Такие способы художественно-завершающего оформ­ления «выдают» гипотетичность синтеза, совершаемого в циклическом жанре.

Когда-то по поводу «Героя нашего времени» Белин­ский писал: «В нем есть что-то неразгаданное, как бы недоговоренное, как в «Вертере» Гете, и потому есть что-то тяжелое в его впечатлении. Но этот недостаток есть в то же время и достоинство романа г. Лермонто­ва: таковы бывают все современные общественные воп­росы, высказываемые в поэтических произведениях: это вопль страдания, но вопль, который облегчает страда­ние...» (IV, 267). Вряд ли сказанное справедливо по отношению к роману Лермонтова, но та особенность, которая в большей или меньшей мере свойственна цикли­ческим жанрам, здесь уловлена очень точно: в них всег­да есть «что-то неразгаданное, как бы недоговоренное», несмотря на все попытки автора «разгадать» и «дого­ворить».

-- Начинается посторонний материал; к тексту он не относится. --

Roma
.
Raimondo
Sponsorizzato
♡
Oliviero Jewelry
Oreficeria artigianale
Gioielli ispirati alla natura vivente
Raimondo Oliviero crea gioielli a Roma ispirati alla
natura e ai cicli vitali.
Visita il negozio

«Всеобщая связь явлений» не поддается тому не­сколько простодушному способу ее постижения, на кото­ром строится цикл. В цикле синтеза добиваются «ариф­метическим» путем, путем сложения и координации ма­лых форм в расчете на то, что количество перейдет в качество. Иногда переходит. Но в принципе много­гранность отношений человека с миром здесь еще не стала системой отношений, структура цикла еще не «запрограммирована» на эту систему. Там же, где системная связь, охватывающая сложную диалектику отношений человека с миром, оформляется в структуре цикла — цикла в собственном смысле уже нет. Он диа­лектически самоотрицается, трансформируется в роман, где сцепление частей или глав, бывших некогда само­стоятельными новеллами, настолько органично и нена­рушимо, что о циклизации можно говорить лишь с точки зрения творческой истории произведения, но ни в коем случае не с точки зрения его действительной, функцио­нальной жанровой завершенности. (Сказанное в полной мере относится к «Герою нашего времени» Лермонтова, исследователями доказано органическое и многоаспект­ное единство этого романа, сложившегося из глав-но­велл.)

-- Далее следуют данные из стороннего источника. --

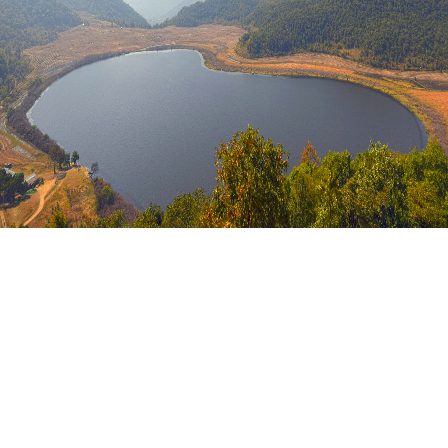
နောက်ဆုံးရသတင်းများ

И это новое, романное, жанровое единство знаменует новую ступень художественного познания. В ходе лите­ратурного процесса активизация новеллистических циклов обычно предшествует выходу романа. Циклы подготав­ливают роман и структурно, и содержательно.

Цикл и наше исследование привел к роману. Обраще­ние к проблемам такого разноликого жанра, как роман, должно углубить изучение вопроса о взаимоотношениях между жизнью жанра и движением художественного сознания, постигающего современную действительность.